Pancha y Laura y la sobrina son ya adictas al buen embutido, pero se resisten a prestarse a las marranadas del viejo que sabían, a priori, que era un depravado. Todo el barrio lo conoce y lo dice; los maridos y los parientes de sus presas lo saben también, pero nadie se atreve a enfrentarlo porque don Filemón además es usurero y todos le deben algo. El baturro vive en la impunidad total. Sus víctimas se quejan, han mandado hasta a golpearlo con los malandros de la pandilla, pero no lo denuncian pues don Filemón tiene un abogado muy perro, y ellas, en cambio, tendrían que recurrir a un abogado de oficio. En toda esta confusión, la Pancha y compañía siguen yendo con don Filemón o mandando a sus hermanas o a sus primas a pedirle crédito porque están cansadas de comer queso de puerco. Su paladar merece más, y por eso se tragan su dignidad con los restos de un orujo cortesía de “don File”.

Así pasa también en el gremio de los taxistas y de los tablajeros. Hay Harveys doctores, comerciantes y huachicoleros.

La abogada de Weinstein se planta frente a las mujeres que acusan a su cliente.
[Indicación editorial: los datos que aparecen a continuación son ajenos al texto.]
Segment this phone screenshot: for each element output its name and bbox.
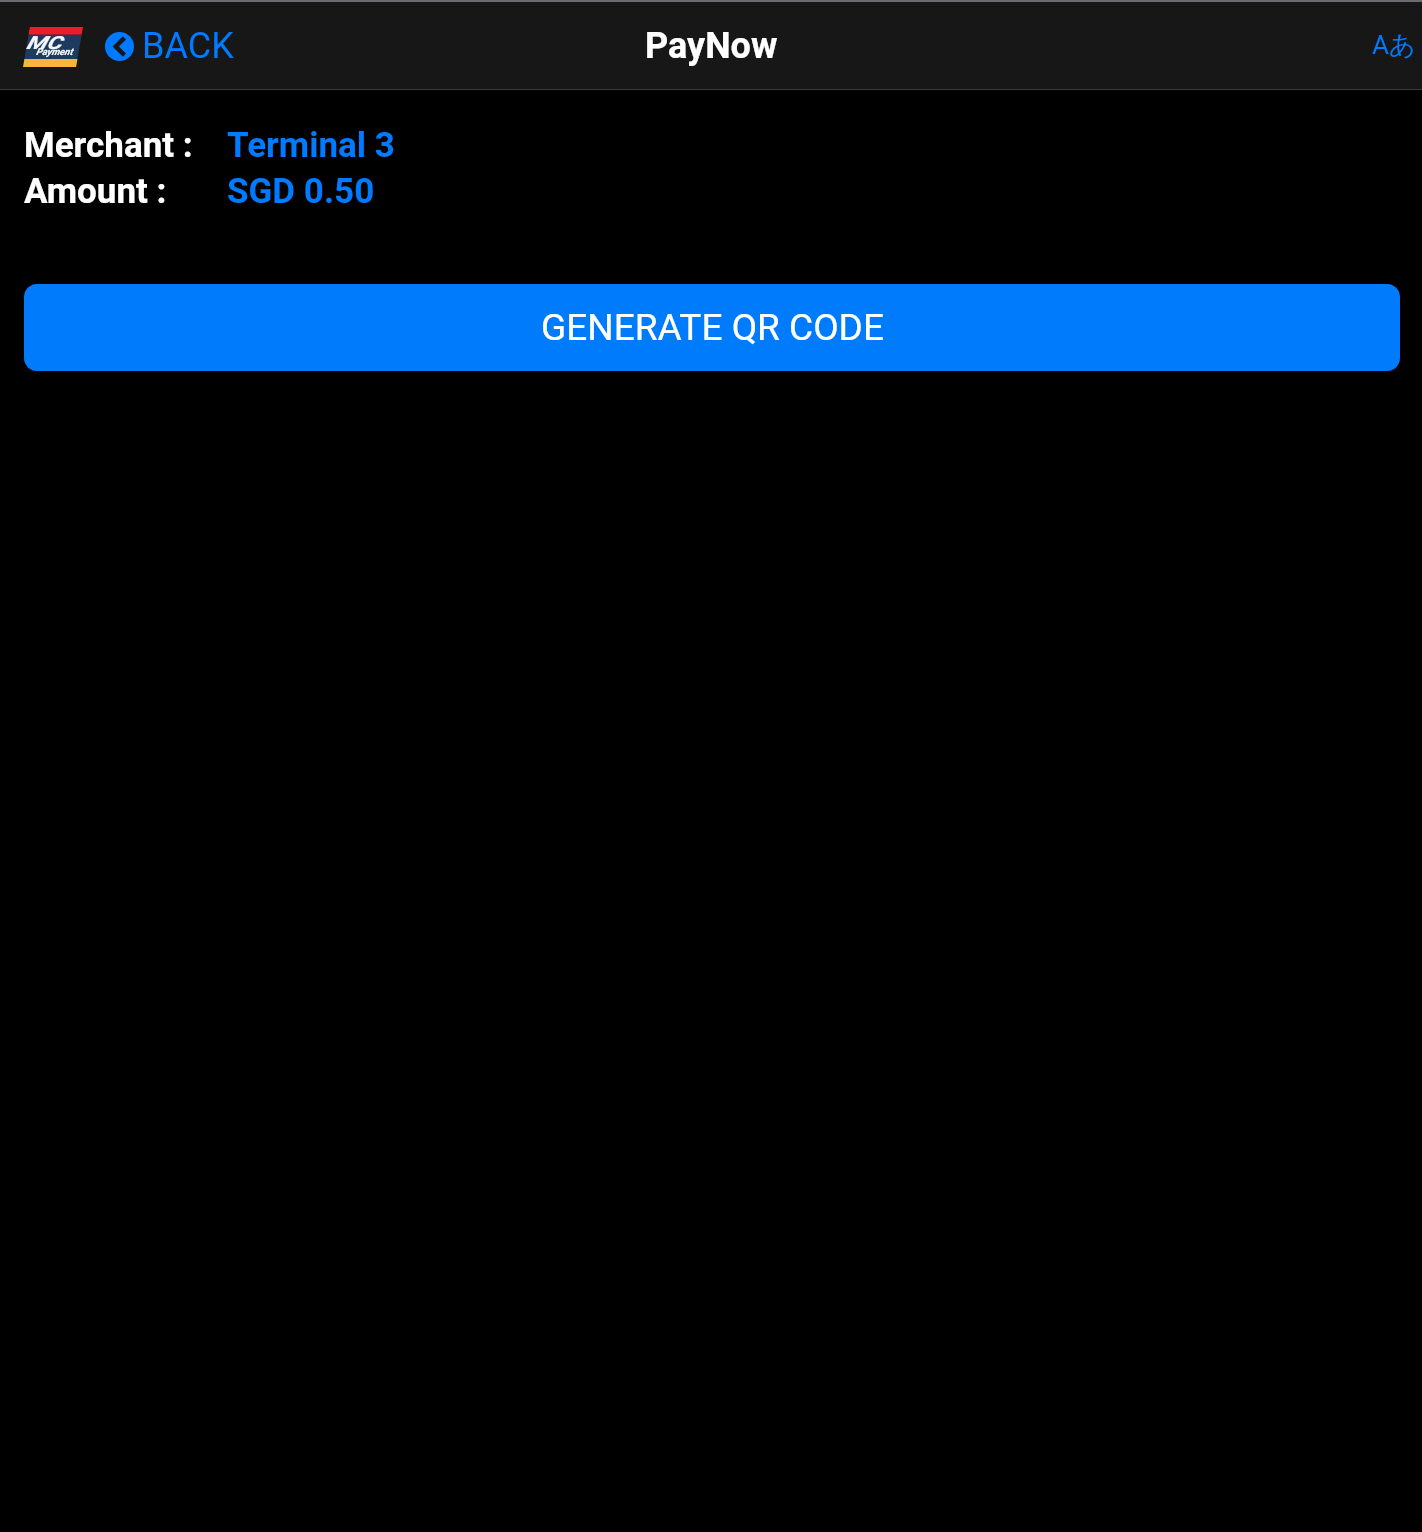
staticText: BACK bbox=[142, 25, 234, 67]
staticText: GENERATE QR CODE bbox=[541, 306, 884, 349]
other: MC Payment logo bbox=[23, 27, 83, 67]
other: Back bbox=[105, 32, 134, 61]
staticText: Amount : bbox=[24, 171, 167, 212]
staticText: Terminal 3 bbox=[227, 125, 395, 166]
button[interactable]: Back bbox=[100, 19, 239, 73]
staticText: PayNow bbox=[645, 25, 778, 67]
staticText: Payment bbox=[36, 46, 73, 57]
button[interactable]: GENERATE QR CODE bbox=[24, 284, 1400, 371]
button[interactable]: Change language bbox=[1358, 19, 1422, 72]
staticText: SGD 0.50 bbox=[227, 171, 375, 212]
staticText: Aあ bbox=[1372, 29, 1416, 62]
staticText: Merchant : bbox=[24, 125, 193, 166]
staticText: MC bbox=[26, 32, 62, 53]
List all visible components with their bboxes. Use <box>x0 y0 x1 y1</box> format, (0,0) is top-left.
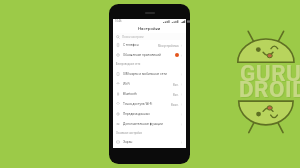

Las increpa, las hace caer en contradicciones. Donna Rotunno tiene mucha experiencia en defender a hombres acusados por delitos sexuales. Injerta la duda en los miembros del jurado. Sabe que al ser mujer genera suspicacias; no sería lo mismo si el abogado fuera hombre, si el encargado de defender al agresor tuviera también un pene entre las piernas.

Con la frialdad de un verdugo, Rotunno asegura que Harvey no es un violador. Mira a la interrogada y dice: “Arrepentirte de haber tenido sexo con alguien no es lo mismo que una violación”. La demandante se horroriza ante la falta de empatía de la prestigiada jurista, y llora. Quisiera decirle que es una gran hija de puta cómplice de un gran hijo de puta, pero la abogada piensa otra cosa (sin decirlo porque no es políticamente correcto): “claro que Weinstein es un hijo de puta; los hijos de putas existen, así como también existen las trepadoras”.  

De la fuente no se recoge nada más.